How AI is rewriting the rules of structural health monitoring for ageing bridges
Source PublicationScientific Reports
Primary AuthorsHadizadeh, Tarighat, Malian

Imagine your body could automatically flag a clogged artery just by analysing the subtle pitch changes in your heartbeat as you walk. That is exactly how engineers are now listening to the pulse of our concrete infrastructure.
The challenge of structural health monitoring
Hundreds of concrete bridges worldwide have outlived their design lifespans. Manual inspections are slow and expensive, which is why automated structural health monitoring has become essential to prevent sudden failures.

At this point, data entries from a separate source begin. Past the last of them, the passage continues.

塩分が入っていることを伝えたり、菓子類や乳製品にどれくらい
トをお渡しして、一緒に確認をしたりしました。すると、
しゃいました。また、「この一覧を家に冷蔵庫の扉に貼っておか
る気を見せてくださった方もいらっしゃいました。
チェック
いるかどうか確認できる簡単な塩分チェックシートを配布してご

The core difficulty lies in reliably identifying damage-sensitive features from complex vibration data. Conventional diagnostic tools often require operators to painstakingly tune sensitive parameters to get accurate results.
Listening to the concrete
Researchers have developed a self-tuning AI model called RLAENN. The system combines reinforcement learning with autoencoders to analyse raw accelerometer data from bridge vibrations.

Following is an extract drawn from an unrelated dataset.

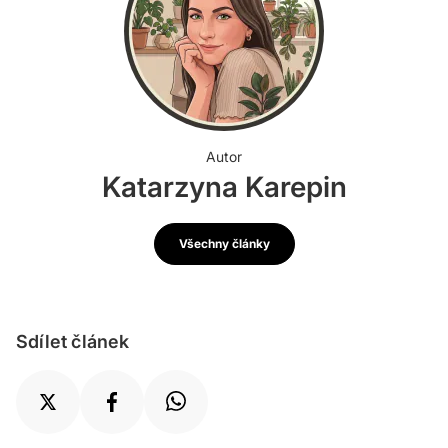
Autor
Katarzyna Karepin
Všechny články
Sdílet článek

In a case study validating the framework, the team analysed historical accelerometer data from the Z-24 bridge in Switzerland. The algorithm successfully identified damage-sensitive features, outperforming classic benchmark methods, including:
- Principal Component Analysis (PCA)
- Gaussian Mixture Models (GMM)
- Mahalanobis Square Distance (MSD)
The study measured a significant increase in accuracy and F1 scores. By automating the process, the AI eliminates the need to manually tune sensitive detection parameters.
This suggests that transport authorities could soon deploy continuous, automated monitoring systems. This may help engineers organise targeted repairs before micro-cracks expand into catastrophic failures.